Please let me start by providing synthetic data set that shows the issues:
Do <- rep(c(0,2,4,6,8,10,15,20,30,40,45,50,55,60,65,70,80,85,90,92,94,96,98,100), each=16,times=16)
Cl <- rep(c("K", "Y","M","C"), each= 384, times=4)
In <- rep(c("A", "S"), each=3072)
Sa <- rep(c(1,2), each=1536)
Data <- rnorm(6144)
DataFrame <- cbind.data.frame(Do,Cl,In,Sa,Data); head(DataFrame)
rm(Do,Cl,In,Sa,Data)
attach(DataFrame)
Next, I split the 'DataFrame' object into multiple lists to avoid unpredictable recycling. Basically, I am placing each data subset in a separate list so that cycling is predictable and that produced the correct output in my simulator.
DFSplit <- split(DataFrame[ , "Data"], list(Do, Cl, In, Sa))
The 'DFSplit' object has 384 lists
length(names(DFSplit))
Then I created the function 'ids' to identify the lists names
ids <- function(Do, Cl, In, Sa){
grep( paste( "^" , Do, "\\.",
Cl, "\\.",
In,
"\\.", Sa,sep=""),
names(DFSplit), value = TRUE)}
mapply(ids, Do, Cl, In, Sa, SIMPLIFY = FALSE)
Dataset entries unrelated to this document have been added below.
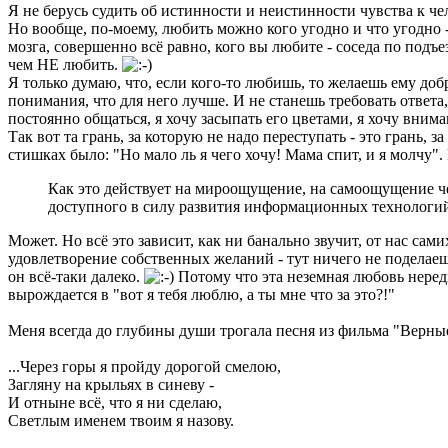
Я не берусь судить об истинности и неистинности чувства к че
Но вообще, по-моему, любить можно кого угодно и что угодно - 
мозга, совершенно всё равно, кого вы любите - соседа по подъ
чем НЕ любить.
Я только думаю, что, если кого-то любишь, то желаешь ему добр
понимания, что для него лучше. И не станешь требовать ответа,
постоянно общаться, я хочу засыпать его цветами, я хочу внимания
Так вот та грань, за которую не надо переступать - это грань,
стишках было: "Но мало ль я чего хочу! Мама спит, и я молчу".
Как это действует на мироощущение, на самоощущение чел
доступного в силу развития информационных технологий -
Может. Но всё это зависит, как ни банально звучит, от нас са
удовлетворение собственных желаний - тут ничего не поделаешь
он всё-таки далеко.
Потому что эта неземная любовь нередко
вырождается в "вот я тебя люблю, а ты мне что за это?!"
Меня всегда до глубины души трогала песня из фильма "Верны
...Через горы я пройду дорогой смелою,
Загляну на крыльях в синеву -
И отныне всё, что я ни сделаю,
Светлым именем твоим я назову.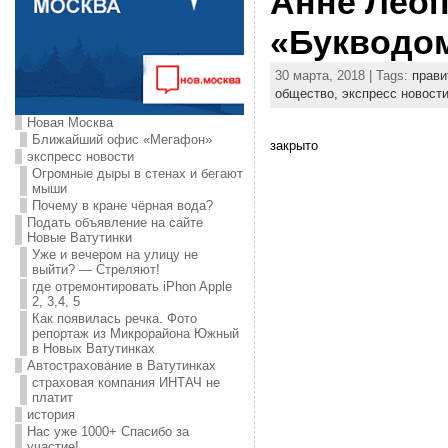
Анне Лео
«Букводо
30 марта, 2018 | Tags:
прави
общество,
экспресс новост
Новая Москва
Ближайший офис «Мегафон»
закрыто
экспресс новости
Огромные дыры в стенах и бегают
мыши
Почему в кране чёрная вода?
Подать объявление на сайте
Новые Ватутинки
Уже и вечером на улицу не
выйти? — Стреляют!
где отремонтировать iPhon Apple
2, 3,4, 5
Как появилась речка. Фото
репортаж из Микрорайона Южный
в Новых Ватутинках
Автострахование в Ватутинках
страховая компания ИНТАЧ не
платит
история
Нас уже 1000+ Спасибо за
участие!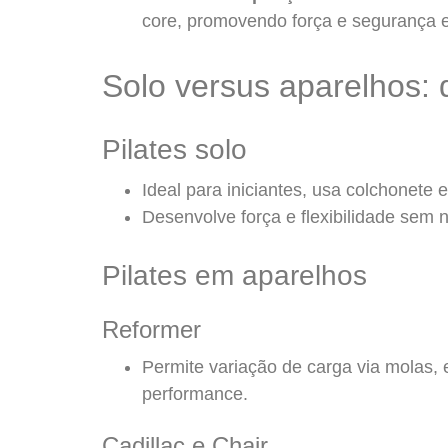
core, promovendo força e segurança e
Solo versus aparelhos: 
Pilates solo
Ideal para iniciantes, usa colchonete e
Desenvolve força e flexibilidade sem
Pilates em aparelhos
Reformer
Permite variação de carga via molas, 
performance.
Cadillac e Chair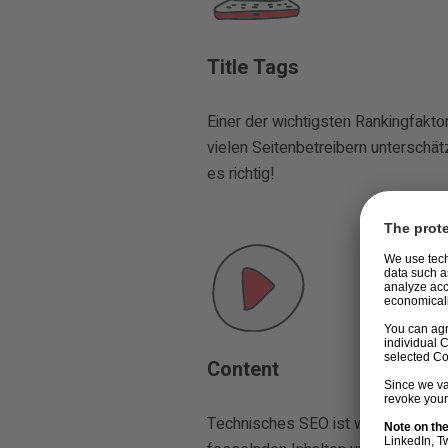
Title Tags
Einer der wichtigsten Rankingfakto
vielen Seitenbetreibern unterschät
es richtig!
Content
Technisches SEO ist wichtig, aber 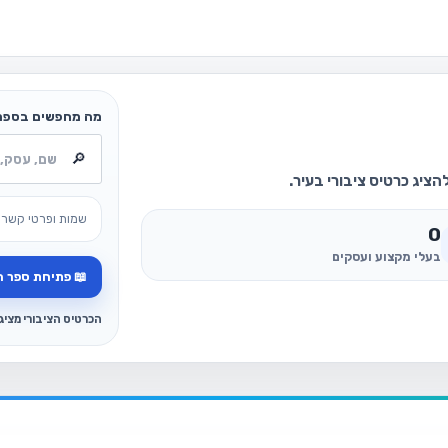
מה מחפשים בספר
ציג כרטיס ציבורי בעיר.
שמות ופרטי קשר 
0
בעלי מקצוע ועסקים
📖 פתיחת ספר ה
הכרטיס הציבורי מצי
I understand that each of 'ids' arguments' length is 6144. mapply produces 384 lists each repeated 16 times. How can I change the ids function so that mapply doesn't repeat the same name 16 times. As an ugly and highly costly solution I used unique; i need a better fundamental solution.
unique(mapply(ids, Do, Cl, In, Sa, SIMPLIFY = FALSE))
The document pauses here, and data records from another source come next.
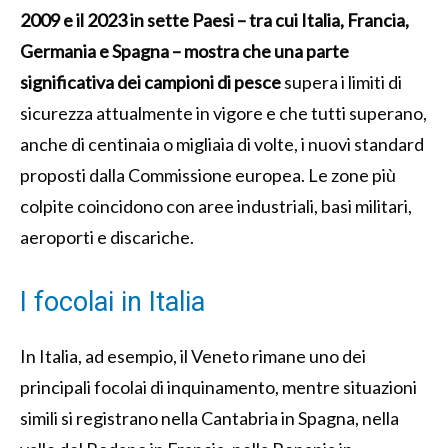
2009 e il 2023 in sette Paesi – tra cui Italia, Francia,
Germania e Spagna – mostra che una parte
significativa dei campioni di pesce
supera i limiti di
sicurezza attualmente in vigore e che tutti superano,
anche di centinaia o migliaia di volte, i nuovi standard
proposti dalla Commissione europea. Le zone più
colpite coincidono con aree industriali, basi militari,
aeroporti e discariche.
I focolai in Italia
In Italia, ad esempio, il Veneto rimane uno dei
principali focolai di inquinamento, mentre situazioni
simili si registrano nella Cantabria in Spagna, nella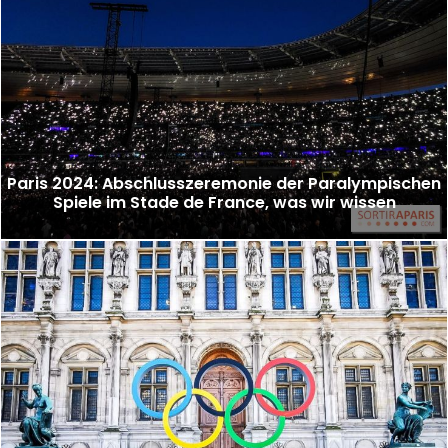
Paris 2024: Abschlusszeremonie der Paralympischen
Spiele im Stade de France, was wir wissen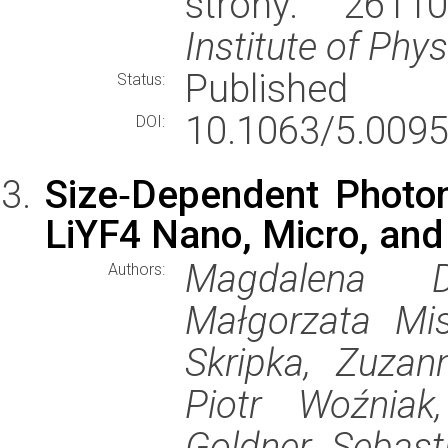
strony: 2611
Institute of Phys
Published
Status:
10.1063/5.0095
DOI:
Size‐Dependent Photo
LiYF4 Nano, Micro, and
Magdalena D
Authors:
Małgorzata Mis
Skripka, Zuzan
Piotr Woźniak,
Goldner, Sebas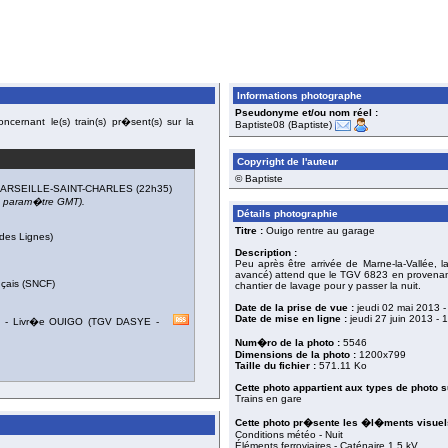
Informations photographe
Pseudonyme et/ou nom réel :
cernant le(s) train(s) pr�sent(s) sur la
Baptiste08 (Baptiste)
Copyright de l'auteur
© Baptiste
ARSEILLE-SAINT-CHARLES
(22h35)
du param�tre GMT).
Détails photographie
Titre :
Ouigo rentre au garage
des Lignes)
Description :
Peu après être arrivée de Marne-la-Vallée, 
avancé) attend que le TGV 6823 en provenance
nçais (SNCF)
chantier de lavage pour y passer la nuit.
Date de la prise de vue :
jeudi 02 mai 2013
-
Date de mise en ligne :
jeudi 27 juin 2013
- 
)
-
Livr�e OUIGO
(
TGV DASYE -
Num�ro de la photo :
5546
Dimensions de la photo :
1200x799
Taille du fichier :
571.11 Ko
Cette photo appartient aux types de photo s
Trains en gare
Cette photo pr�sente les �l�ments visuels
Conditions météo - Nuit
Éléments ferroviaires - Caténaire 1.5 kV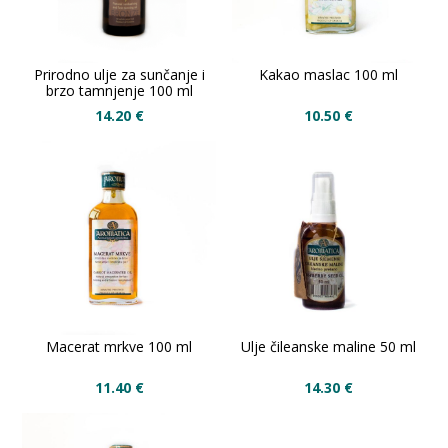
Prirodno ulje za sunčanje i
Kakao maslac 100 ml
brzo tamnjenje 100 ml
14.20
€
10.50
€
Macerat mrkve 100 ml
Ulje čileanske maline 50 ml
11.40
€
14.30
€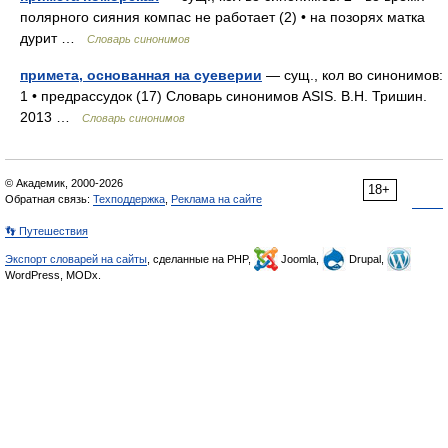
полярного сияния компас не работает (2) • на позорях матка
дурит …
Словарь синонимов
примета, основанная на суеверии
— сущ., кол во синонимов:
1 • предрассудок (17) Словарь синонимов ASIS. В.Н. Тришин.
2013 …
Словарь синонимов
© Академик, 2000-2026
18+
Обратная связь:
Техподдержка
,
Реклама на сайте
👣 Путешествия
Экспорт словарей на сайты
, сделанные на PHP,
Joomla,
Drupal,
WordPress, MODx.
I also created a function to operate on the 'DFSplit' lists. It has the same issue as the previous function. The thing is, it accepts the previous function as an input.
dG <- function(Do,Cl, In, Sa){
dg <- 100*
(1-10^-( DFSplit[[ids(Do, Cl, In, Sa)]] - DFSplit[[ids(0, Cl, In, Sa)]])) /
(1-10^-( DFSplit[[ids(100, Cl, In, Sa)]] - DFSplit[[ids(0, Cl, In, Sa)]])) - Do
dg}
mapply(dG, Do, Cl, In, Sa, SIMPLIFY = FALSE)
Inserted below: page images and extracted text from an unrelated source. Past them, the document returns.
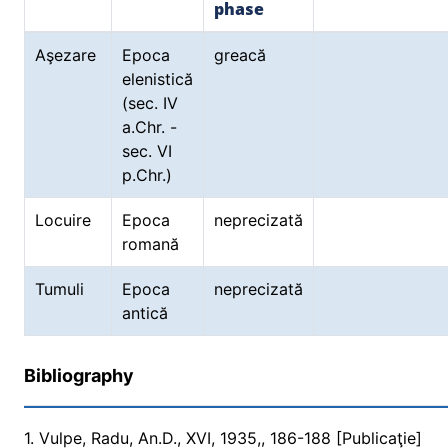
phase
Aşezare
Epoca
greacă
elenistică
(sec. IV
a.Chr. -
sec. VI
p.Chr.)
Locuire
Epoca
neprecizată
romană
Tumuli
Epoca
neprecizată
antică
Bibliography
1. Vulpe, Radu, An.D., XVI, 1935,, 186-188 [Publicaţie]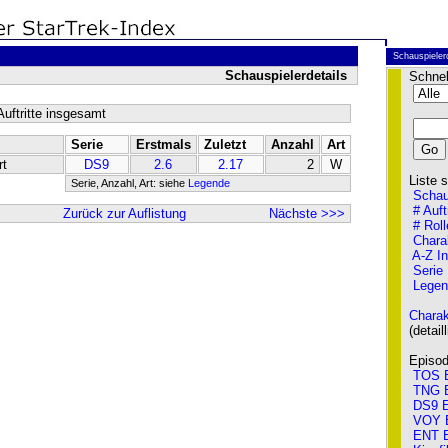
Schauspieler
Schauspielerdetails
Schnel
uftritte insgesamt
Serie
Erstmals
Zuletzt
Anzahl
Art
rt
DS9
2.6
2.17
2
W
Liste so
Serie, Anzahl, Art: siehe
Legende
Schau
# Auft
Zurück zur Auflistung
Nächste >>>
# Roll
Chara
A-Z I
Serie
Legen
Charak
(detailli
Episode
TOS E
TNG E
DS9 E
VOY 
ENT E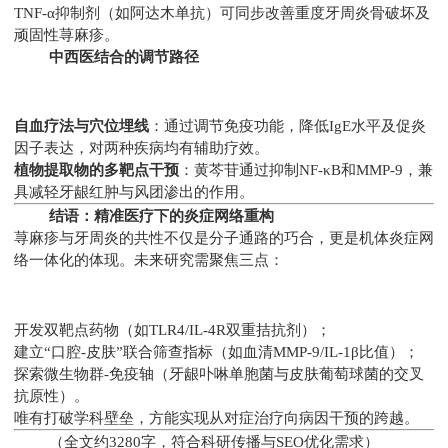
TNF-α抑制剂（如阿达木单抗）可同步改善重度牙周炎骨破坏及
顽固性荨麻疹。
中西医结合的调节路径
自血疗法与穴位埋线
：通过调节免疫功能，降低IgE水平及促炎
因子表达，对两种疾病均有辅助疗效。
植物提取物的多靶点干预
：黄芩苷通过抑制NF-κB和MMP-9，兼
具减轻牙龈红肿与风团渗出的作用。
结语：精准医疗下的炎症网络重构
荨麻疹与牙周炎的共性不仅是分子通路的巧合，更是机体炎症网
络一体化的体现。未来研究需聚焦三点：
开发双靶点药物（如TLR4/IL-4R双重拮抗剂）；
建立“口腔-皮肤”联合筛查指标（如血清MMP-9/IL-1β比值）；
探索微生物群-免疫轴（牙龈卟啉单胞菌与皮肤葡萄球菌的交叉
抗原性）。
唯有打破学科壁垒，方能实现从对症治疗向病因干预的跨越。
（全文约3280字，符合科研传播与SEO优化需求）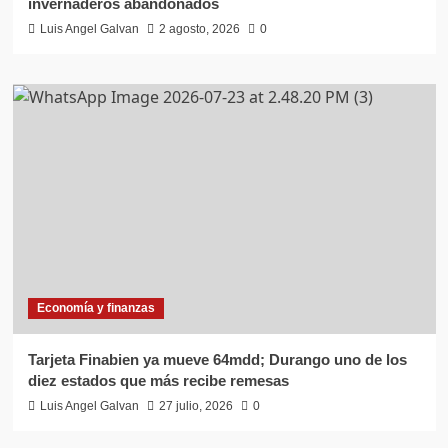
invernaderos abandonados
Luis Angel Galvan
2 agosto, 2026
0
Economía y finanzas
Tarjeta Finabien ya mueve 64mdd; Durango uno de los
diez estados que más recibe remesas
Luis Angel Galvan
27 julio, 2026
0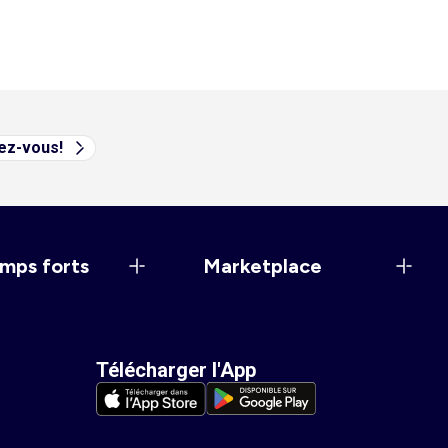
vez-vous!
mps forts
Marketplace
Télécharger l'App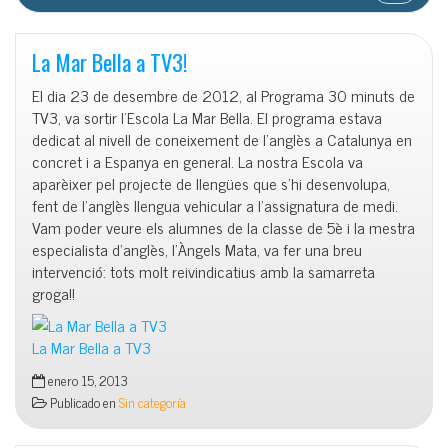
La Mar Bella a TV3!
El dia 23 de desembre de 2012, al Programa 30 minuts de
TV3, va sortir l’Escola La Mar Bella. El programa estava
dedicat al nivell de coneixement de l’anglès a Catalunya en
concret i a Espanya en general. La nostra Escola va
aparèixer pel projecte de llengües que s’hi desenvolupa,
fent de l’anglès llengua vehicular a l’assignatura de medi.
Vam poder veure els alumnes de la classe de 5è i la mestra
especialista d’anglès, l’Àngels Mata, va fer una breu
intervenció: tots molt reivindicatius amb la samarreta
groga!!
La Mar Bella a TV3
enero 15, 2013
Publicado en
Sin categoría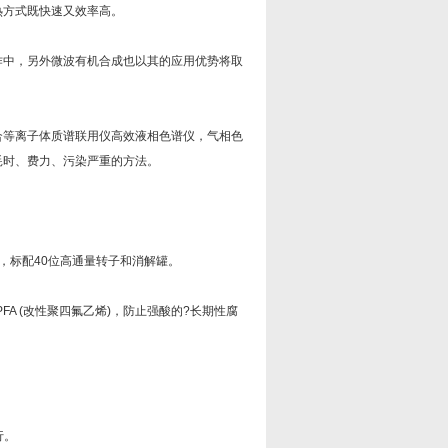
热方式既快速又效率高。
中，另外微波有机合成也以其的应用优势将取
等离子体质谱联用仪高效液相色谱仪，气相色
耗时、费力、污染严重的方法。
标配40位高通量转子和消解罐。
A (改性聚四氟乙烯)，防止强酸的?长期性腐
行。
What I am trying to do, unsuccessfully if I may say, is to apply the dG function inside each of the 384 lists. I acknowledge that dG function also needs to be modified and I don't know how. I want the input to the dG function to be the names of 384 lists each containing 16 numbers. I want the output to be 384 list with the dG applied.
Please feel free to suggest a different solution all together. The important thing is I need to apply the 'dG' function to the data set.